Na ânsia da procura, o amor é um abismo vazio,
que nunca se completa e nem se eterniza.
As junções efêmeras da carne, os acasos do ser:
Isso tudo nunca será amor, muito menos poesia.
Não construas amor com o corpo
O corpo é anatomia sem essência.
O Amor é o canto inaudível,
a maldição dos poetas.
Amor elide carne e pequenez
Ele esconde-se na alma sem alarde.
Por isso confundem-se amor e brevidade.
Mas o AMOR, esse buraco escuro e impenetrável,
é o que os poetas racionais nomearam:
o abraço da eternidade que não se toca.
Afinal, “o amor da humanidade é uma mentira”.
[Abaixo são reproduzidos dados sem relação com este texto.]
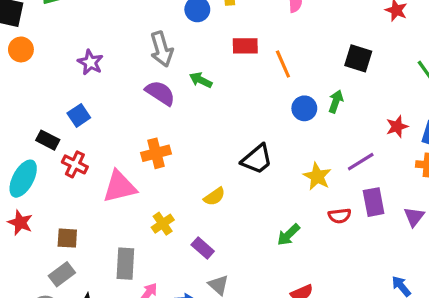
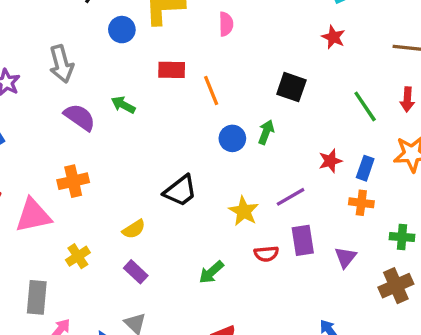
gray arrow: (162, 49) -> (61, 64), moved
purple rectangle: (203, 248) -> (136, 272), moved

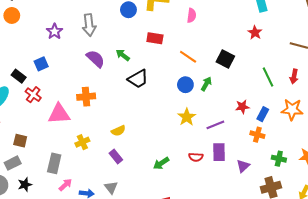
orange line: (211, 90) -> (188, 57), moved, turned -42
black trapezoid: (180, 191) -> (138, 79), moved
yellow star: (244, 211) -> (187, 117), moved

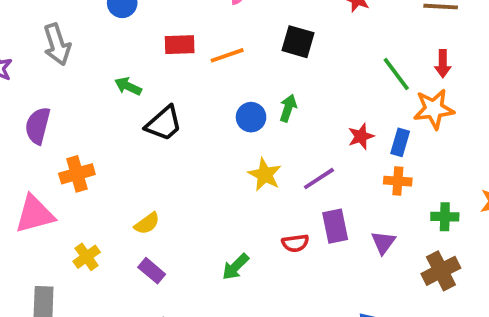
orange line: (188, 57) -> (227, 55), moved, turned -42
purple semicircle: (96, 59) -> (38, 126), moved, turned -108
black square: (225, 59) -> (298, 42), moved
orange star: (292, 110) -> (434, 109), moved

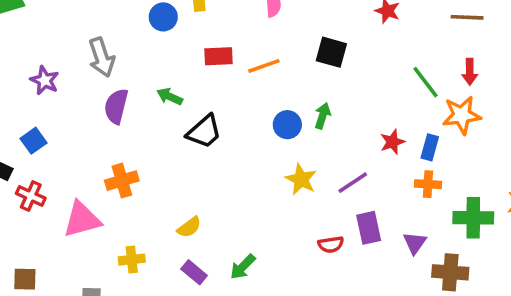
purple semicircle: (38, 126) -> (116, 106), moved
green cross: (445, 217) -> (473, 218), size x1.5
yellow cross: (87, 257) -> (132, 260), turned 30
green arrow: (235, 267) -> (243, 267), moved
brown cross: (441, 271) -> (450, 272), moved, turned 32

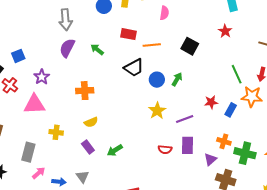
purple star: (45, 80) -> (42, 77), moved
black trapezoid: (204, 132) -> (134, 68), moved
orange cross: (122, 181) -> (85, 91), moved
orange cross: (428, 184) -> (224, 141), moved

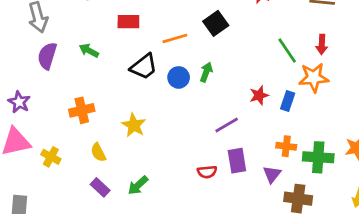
orange line: (152, 45) -> (175, 38), moved
black square: (190, 46) -> (216, 23), turned 36
yellow star: (157, 111) -> (134, 125), moved
yellow semicircle: (91, 122) -> (98, 152), turned 96
yellow cross: (56, 132) -> (51, 157), moved, turned 32

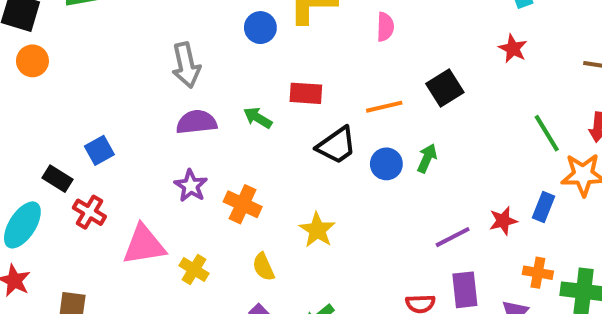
red rectangle: (128, 22) -> (306, 93), moved
purple semicircle: (47, 56) -> (196, 122), turned 64
red star: (259, 95) -> (503, 221), moved
purple star: (19, 102) -> (191, 186), moved
orange cross: (82, 110) -> (243, 204), turned 35

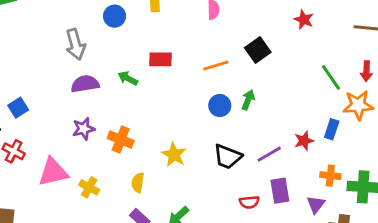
blue circle: (260, 28) -> (115, 16), moved
black trapezoid: (337, 145) -> (228, 157), moved, turned 60
purple star: (191, 186) -> (84, 129), turned 30
yellow semicircle: (263, 267) -> (138, 183), turned 36

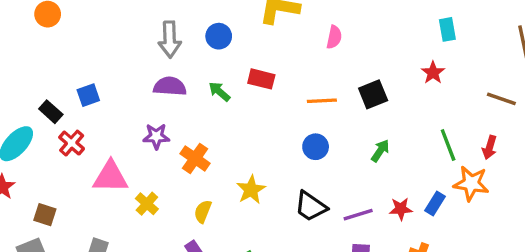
blue circle: (115, 16) -> (219, 36), moved
green arrow: (248, 100) -> (380, 151), moved

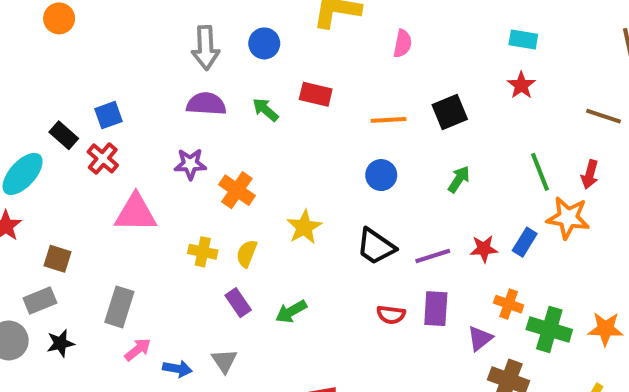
cyan rectangle: (447, 29) -> (523, 39), moved, turned -70
red cross: (72, 143) -> (103, 158), moved
yellow cross: (147, 204) -> (203, 252), moved, turned -30

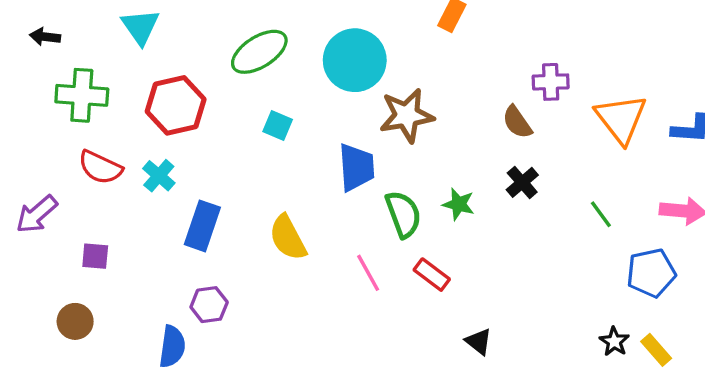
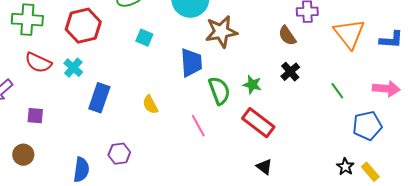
yellow semicircle: (288, 238) -> (150, 105), size x0.7
red rectangle: (432, 275) -> (258, 123), moved, size x1.5
purple hexagon: (209, 305) -> (119, 154), moved

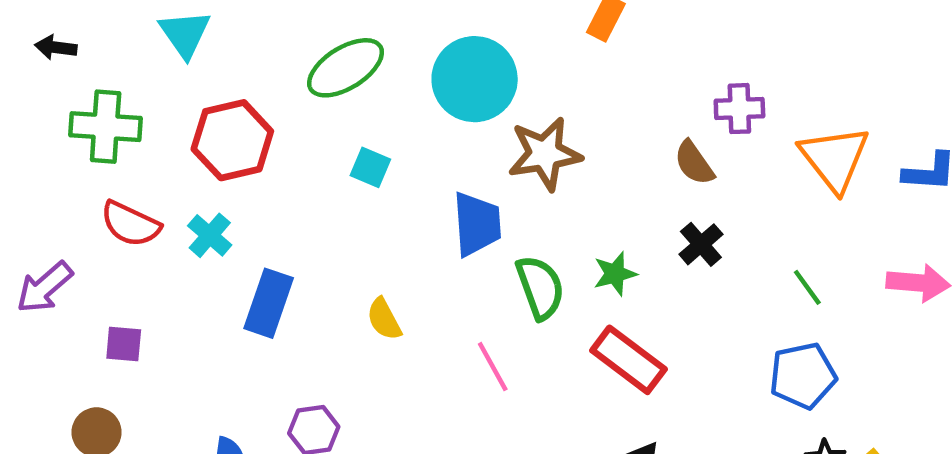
green star: (252, 85) -> (615, 274), turned -30
blue pentagon: (367, 126) -> (803, 376), moved

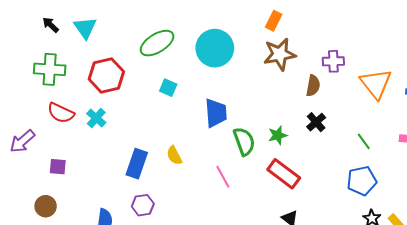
black arrow: (56, 47) -> (51, 25), moved, turned 36
brown star: (545, 154) -> (280, 54), moved
brown semicircle: (694, 163) -> (313, 86), turned -135
blue rectangle: (269, 303) -> (137, 164), moved

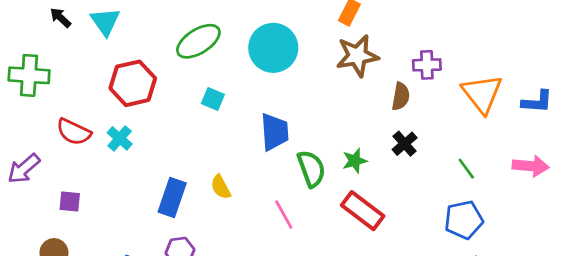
green cross: (50, 69) -> (29, 75), moved

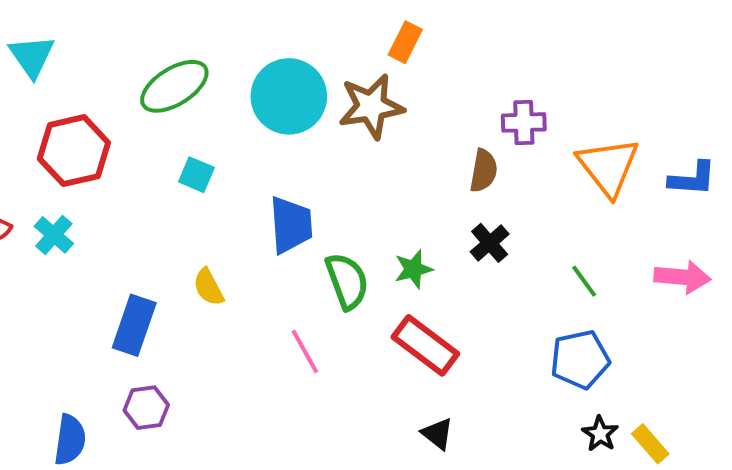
brown star: (357, 56) -> (371, 106), moved
yellow semicircle: (221, 187) -> (209, 287), moved

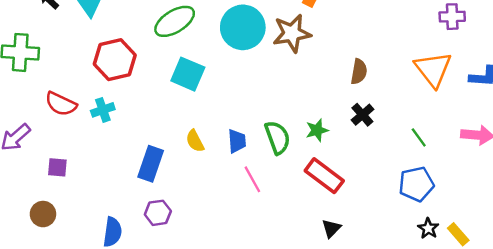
purple cross: (524, 122) -> (452, 17), moved
cyan square: (196, 175) -> (188, 74), size x1.6
blue trapezoid: (291, 225) -> (237, 141), moved, size x0.7
cyan cross: (54, 235) -> (103, 110), turned 30
black triangle: (437, 434) -> (331, 228), turned 36

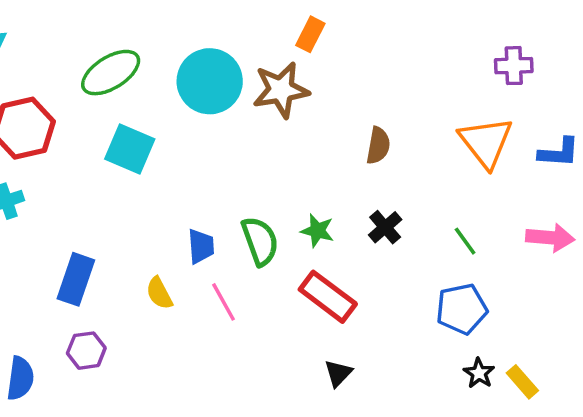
black cross: (362, 115) -> (385, 227), moved
green star: (317, 130) -> (317, 231), turned 30
yellow semicircle: (195, 141) -> (159, 293), moved

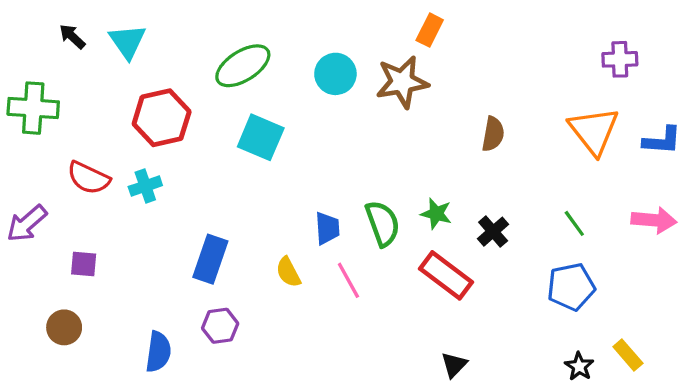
cyan circle: (210, 81) -> (335, 74), size x0.7
black cross: (385, 227) -> (493, 232), moved
black triangle: (338, 373) -> (454, 365), moved
black star: (479, 373) -> (579, 366), moved

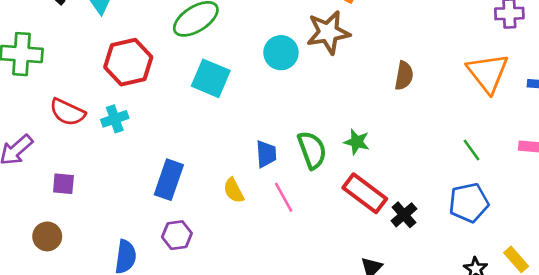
cyan circle: (335, 74) -> (281, 53), moved
black cross: (493, 232) -> (404, 215), moved

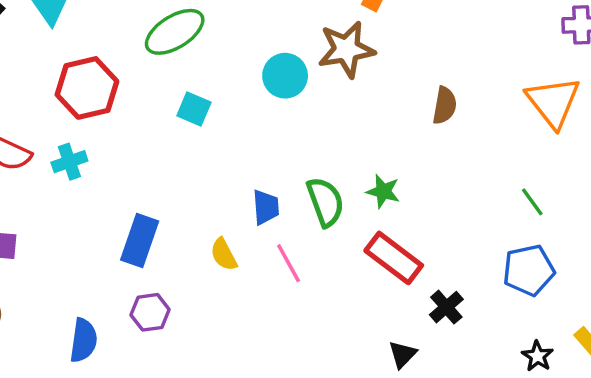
cyan square: (211, 78) -> (194, 109), size x0.7
black cross: (404, 215) -> (446, 307), moved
Porém, que sei eu dessas coisas,
se minha alma é o cântico negro,
o poço de lesões, a pedra e o nada?
Que saberei poetar sobre a palavra AMOR,
um substantivo ímpar e sem sinonímia?
Como pode uma criatura como eu
senão amar, se o amor, essa sede infinita,
é uma pedra que se disfarça ao rimar com FLOR?
Amor é o teatro e o palco dos poetas:
fingem tão bem e tão intensamente,
que chega ser amor o que deveras sente.
Mas o que sabem os poetas do mundo inteiro
senão dissimular e persuadir a quem se ama?
E o que saberei eu depois de ler a palavra AMOR
dançando no firmamento com um bilhete de luz?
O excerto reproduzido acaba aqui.